Ard Saouda or Ard es Saoude (Terres Noires) is a Heavy Neolithic archaeological site of the Qaraoun culture that is located in the Wadi al-Taym, between Rashaya and Marjayoun in Lebanon. It is south of the branch road to Qaraoun and Kaukaba at cote 990, on the surface of fields covered in large blocks of basalt, made from an ancient lava.

The Neolithic site was located by M. Billeaux in 1957 left of the road, just before the junction. A further Acheulean site was found downhill to the southwest by Henri Fleisch.
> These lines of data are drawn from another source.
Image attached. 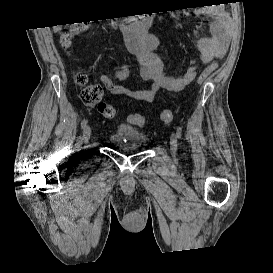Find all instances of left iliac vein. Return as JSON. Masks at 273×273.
<instances>
[{
  "label": "left iliac vein",
  "instance_id": "obj_1",
  "mask_svg": "<svg viewBox=\"0 0 273 273\" xmlns=\"http://www.w3.org/2000/svg\"><path fill=\"white\" fill-rule=\"evenodd\" d=\"M170 151L171 154L174 158V160H176V156H177V138L175 134H172L170 137Z\"/></svg>",
  "mask_w": 273,
  "mask_h": 273
}]
</instances>
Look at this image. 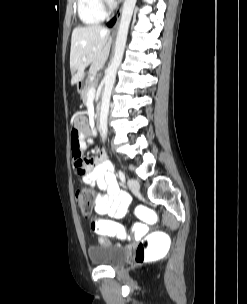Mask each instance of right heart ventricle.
I'll list each match as a JSON object with an SVG mask.
<instances>
[{
    "instance_id": "1",
    "label": "right heart ventricle",
    "mask_w": 247,
    "mask_h": 304,
    "mask_svg": "<svg viewBox=\"0 0 247 304\" xmlns=\"http://www.w3.org/2000/svg\"><path fill=\"white\" fill-rule=\"evenodd\" d=\"M77 14L81 23L88 26L97 25L106 17L99 0H77Z\"/></svg>"
}]
</instances>
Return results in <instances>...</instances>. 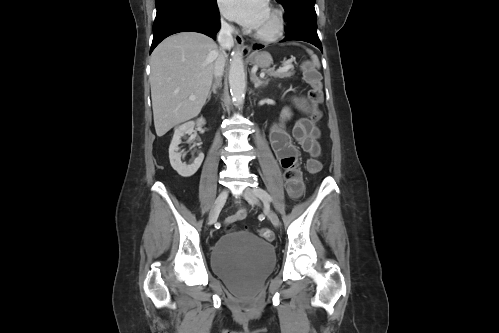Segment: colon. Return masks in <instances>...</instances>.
<instances>
[{"instance_id":"5ec220e1","label":"colon","mask_w":499,"mask_h":333,"mask_svg":"<svg viewBox=\"0 0 499 333\" xmlns=\"http://www.w3.org/2000/svg\"><path fill=\"white\" fill-rule=\"evenodd\" d=\"M303 74L305 81L310 85L308 99L314 107V112L311 116L312 121L317 122L321 118V113L318 109L319 104L323 100L322 81L319 72L309 63L306 62L303 66ZM306 171L309 175H317L322 168L320 161L316 158H309L306 162ZM232 231V227H228ZM259 234L262 238L271 241L273 233L268 228H261Z\"/></svg>"}]
</instances>
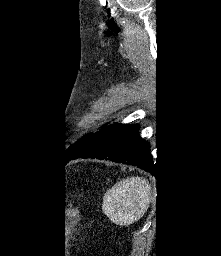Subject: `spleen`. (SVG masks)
<instances>
[{"mask_svg":"<svg viewBox=\"0 0 221 256\" xmlns=\"http://www.w3.org/2000/svg\"><path fill=\"white\" fill-rule=\"evenodd\" d=\"M151 202V185L140 177L123 179L104 195L102 210L115 224L129 225L140 219Z\"/></svg>","mask_w":221,"mask_h":256,"instance_id":"spleen-1","label":"spleen"}]
</instances>
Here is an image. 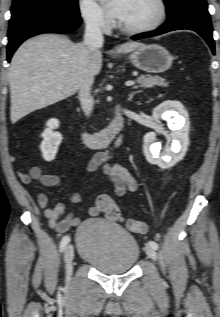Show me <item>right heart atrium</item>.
<instances>
[{
    "mask_svg": "<svg viewBox=\"0 0 220 317\" xmlns=\"http://www.w3.org/2000/svg\"><path fill=\"white\" fill-rule=\"evenodd\" d=\"M79 12L89 28L107 31L111 26L110 19L95 0H79Z\"/></svg>",
    "mask_w": 220,
    "mask_h": 317,
    "instance_id": "obj_1",
    "label": "right heart atrium"
}]
</instances>
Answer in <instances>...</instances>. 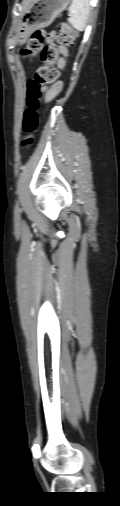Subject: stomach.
<instances>
[{"label":"stomach","mask_w":120,"mask_h":506,"mask_svg":"<svg viewBox=\"0 0 120 506\" xmlns=\"http://www.w3.org/2000/svg\"><path fill=\"white\" fill-rule=\"evenodd\" d=\"M69 3L70 0H32L16 33L18 44H24L33 29L48 26Z\"/></svg>","instance_id":"obj_1"}]
</instances>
The site was extended by further discoveries by M. Le Cavalier and F. and L. Skeels at Jeb Farah. The area is notable for draining mountain waters into the most northerly feeders of the Jordan River.

The Acheulean material was published by Fleisch in 1966 with the Neolithic remains studied by Jacques Cauvin. Over three hundred Acheulean bifaces were collected along with various waste, used cores and rough-outs. It was mostly in brown, shiny flint, some with a grey film. The pieces were heavily patinated, sometimes with a number of different patinas. This allowed Fleisch to divide the tools into four groups, Early Paleolithic, Middle Paleolithic, Middle/Late Paleolithic, and Upper Paleolithic with Levallois technique being used on cores in later periods. The Heavy Neolithic and Neolithic material was mostly in a creamy chert and consisted of adzes, chisels, oval axes with retouch all over, racloirs, cores and discs. Lorraine Copeland made a collection of similar materials in 1966 and noted the problems assigning material to specific periods. It seemed apparent that the Neolithic flint knappers had re-used older Acheulean tools and that the site had been a factory throughout numerous periods in a long and ancient history.